Work task: In the entries below, find each line bearing the string "garantindo" and copy it.

* * *

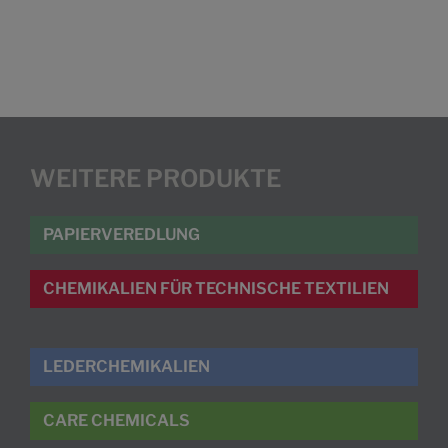
WEITERE PRODUKTE
PAPIERVEREDLUNG
CHEMIKALIEN FÜR TECHNISCHE TEXTILIEN
LEDERCHEMIKALIEN
CARE CHEMICALS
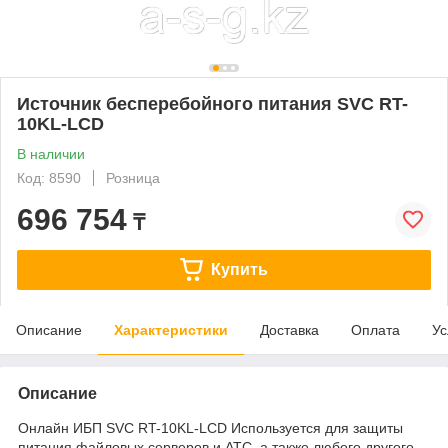
Источник бесперебойного питания SVC RT-
10KL-LCD
В наличии
Код: 8590
Розница
696 754
₸
Купить
Описание
Характеристики
Доставка
Оплата
Ус
Описание
Онлайн ИБП SVC RT-10KL-LCD Используется для защиты
питания файловых серверов и АТС, а также любого другого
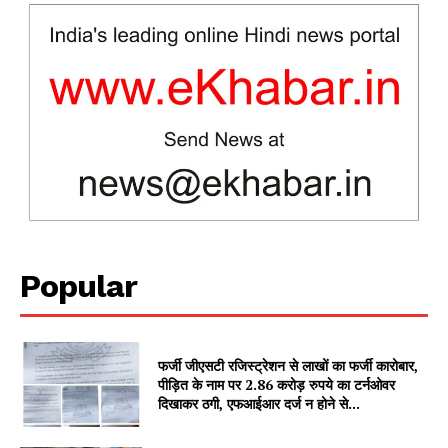
SUBSCRIBE NOW
Company
Popular
About
Contact us
Subscription Plans
फर्जी जीएसटी रजिस्ट्रेशन से लाखों का फर्जी कारोबार,
पीड़ित के नाम पर 2.86 करोड़ रुपये का टर्नओवर
My account
दिखाकर ठगी, एफआईआर दर्ज न होने से...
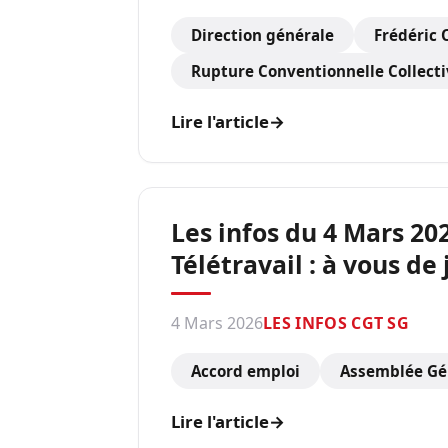
Direction générale
Frédéric
Rupture Conventionnelle Collecti
Lire l'article
→
Les infos du 4 Mars 20
Télétravail : à vous de 
4 Mars 2026
LES INFOS CGT SG
Accord emploi
Assemblée Gén
Lire l'article
→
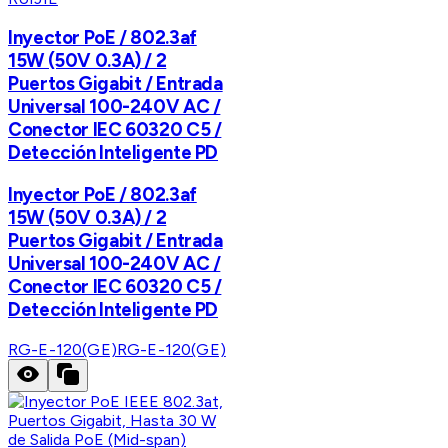
Inyector PoE / 802.3af
15W (50V 0.3A) / 2
Puertos Gigabit / Entrada
Universal 100-240V AC /
Conector IEC 60320 C5 /
Detección Inteligente PD
Inyector PoE / 802.3af
15W (50V 0.3A) / 2
Puertos Gigabit / Entrada
Universal 100-240V AC /
Conector IEC 60320 C5 /
Detección Inteligente PD
RG-E-120(GE)
RG-E-120(GE)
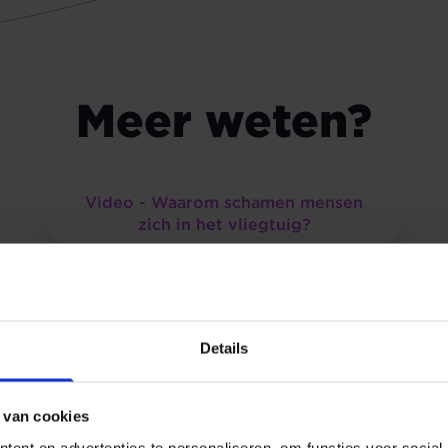
Meer weten?
Video - Waarom schamen mensen
zich in het vliegtuig?
Video - Wat doet corona met de
aarde?
Details
 van cookies
ent en advertenties te personaliseren, om functies voor social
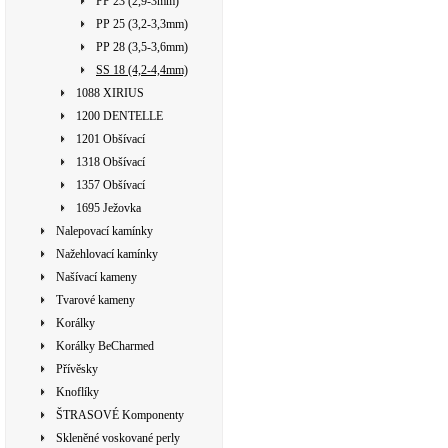
PP 23 (2,9-3mm)
PP 25 (3,2-3,3mm)
PP 28 (3,5-3,6mm)
SS 18 (4,2-4,4mm)
1088 XIRIUS
1200 DENTELLE
1201 Obšívací
1318 Obšívací
1357 Obšívací
1695 Ježovka
Nalepovací kamínky
Nažehlovací kamínky
Našívací kameny
Tvarové kameny
Korálky
Korálky BeCharmed
Přívěsky
Knoflíky
ŠTRASOVÉ Komponenty
Skleněné voskované perly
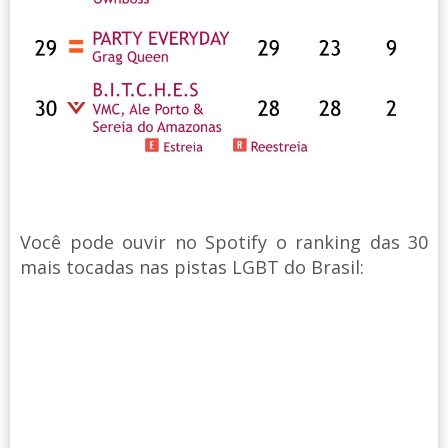
Você pode ouvir no Spotify o ranking das 30
mais tocadas nas pistas LGBT do Brasil:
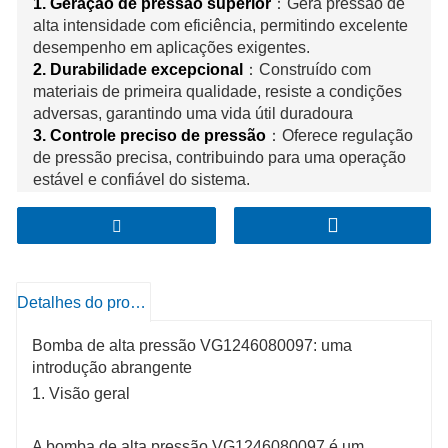
1. Geração de pressão superior
：Gera pressão de
alta intensidade com eficiência, permitindo excelente
desempenho em aplicações exigentes.
2. Durabilidade excepcional
：Construído com
materiais de primeira qualidade, resiste a condições
adversas, garantindo uma vida útil duradoura
3. Controle preciso de pressão
：Oferece regulação
de pressão precisa, contribuindo para uma operação
estável e confiável do sistema.
4. Compatibilidade ideal
：Projetado
especificamente para sistemas específicos,
garantindo integração perfeita e máxima eficiência.
Detalhes do produto
Bomba de alta pressão VG1246080097: uma
introdução abrangente
1. Visão geral
A bomba de alta pressão VG1246080097 é um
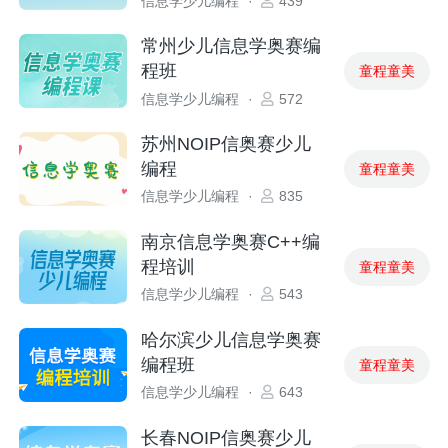
信息学少儿编程
·
439
常州少儿信息学奥赛编
程班
童程童美
信息学少儿编程
·
572
苏州NOIP信奥赛少儿
编程
童程童美
信息学少儿编程
·
835
南京信息学奥赛C++编
程培训
童程童美
信息学少儿编程
·
543
哈尔滨少儿信息学奥赛
编程班
童程童美
信息学少儿编程
·
643
长春NOIP信奥赛少儿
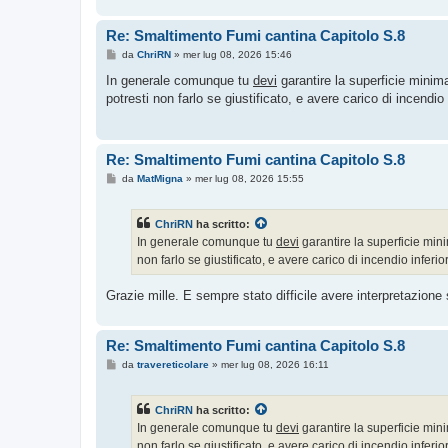
Re: Smaltimento Fumi cantina Capitolo S.8
M
da
ChriRN
»
mer lug 08, 2026 15:46
e
s
In generale comunque tu
devi
garantire la superficie minim
s
potresti non farlo se giustificato, e avere carico di incendi
a
g
g
i
o
Re: Smaltimento Fumi cantina Capitolo S.8
M
da
MatMigna
»
mer lug 08, 2026 15:55
e
s
s
ChriRN
ha scritto:
a
g
In generale comunque tu
devi
garantire la superficie min
g
non farlo se giustificato, e avere carico di incendio infer
i
o
Grazie mille. E sempre stato difficile avere interpretazione
Re: Smaltimento Fumi cantina Capitolo S.8
M
da
travereticolare
»
mer lug 08, 2026 16:11
e
s
s
ChriRN
ha scritto:
a
g
In generale comunque tu
devi
garantire la superficie min
g
non farlo se giustificato, e avere carico di incendio infer
i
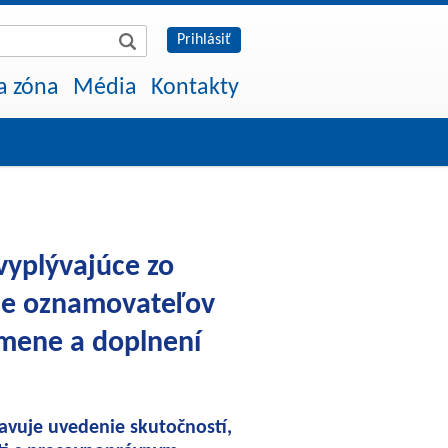
Prihlásiť
a zóna
Média
Kontakty
vyplývajúce zo
ane oznamovateľov
zmene a doplnení
avuje uvedenie skutočností,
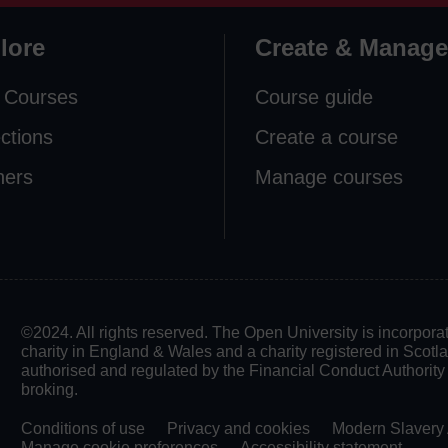
lore
Create & Manage
 Courses
Course guide
ections
Create a course
ners
Manage courses
©2024. All rights reserved. The Open University is incorpo
charity in England & Wales and a charity registered in Scot
authorised and regulated by the Financial Conduct Authority in
broking.
Conditions of use
Privacy and cookies
Modern Slavery 
Manage cookie preferences
Accessibility statement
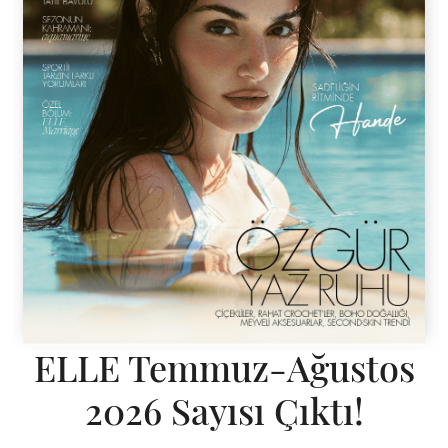
ELLE Temmuz-Ağustos
2026 Sayısı Çıktı!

* * *

Task solution:
adversas, garantindo uma vida útil duradoura
garantindo integração perfeita e máxima eficiência.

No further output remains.